RNA Pseudoknot Folding Energy Landscape Elucidated with T-Jump Measurements and Kinetic Modeling

Abstract

Pseudoknots are minimal tertiary motifs in RNA that are involved in many biological functions determined by their structure, stability and dynamics. They also stabilize the structures of several ribozymes and are often the rate-limiting step in their folding pathways. Although many studies have reported on pseudoknot stability, and theoretical and computational studies have proposed folding pathways for some pseudoknots, there are few experimental studies on pseudoknot folding kinetics. Therefore, a complete picture of how pseudoknots fold to achieve their functional structure is lacking.Here, we report folding kinetics of the VPK pseudoknot, a variant of the Mouse Mammary Tumor Virus (MMTV) pseudoknot, which is involved in ribosomal frameshifting.
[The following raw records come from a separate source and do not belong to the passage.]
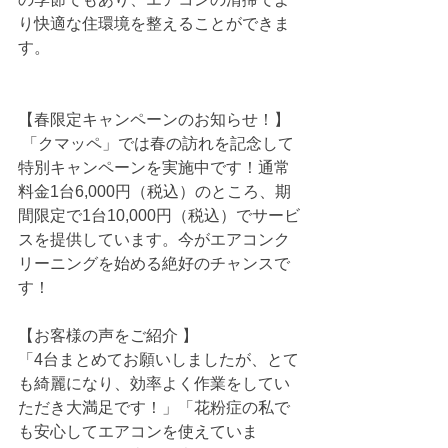
り快適な住環境を整えることができま
す。
【春限定キャンペーンのお知らせ！】
 「クマッペ」では春の訪れを記念して
特別キャンペーンを実施中です！通常
料金1台6,000円（税込）のところ、期
間限定で1台10,000円（税込）でサービ
スを提供しています。今がエアコンク
リーニングを始める絶好のチャンスで
す！
【お客様の声をご紹介 】
「4台まとめてお願いしましたが、とて
も綺麗になり、効率よく作業をしてい
ただき大満足です！」「花粉症の私で
も安心してエアコンを使えていま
We combine rapid temperature-jump (T-jump) with time-resolved fluorescence spectroscopy, and global analysis of equilibrium and kinetics measurements, to elucidate the folding energy landscape. We use 2AP (a fluorescent analog of adenine) placed at different positons along the RNA sequence as a probe of RNA conformations, both under equilibrium conditions and in response to the T-jump perturbation. We also, independently, measure the equilibrium and folding kinetics of two hairpin structures that are believed to be intermediates in the folding pathways. The complete set of equilibrium and kinetics measurements on the pseudoknot and the two hairpins are described in a self-consistent manner in terms of a 4-state kinetic model and a minimal set of parameters. Our results provide the first experimental evidence of multiple parallel folding/unfolding pathways in RNA pseudoknots, as indicated by previous simulations studies.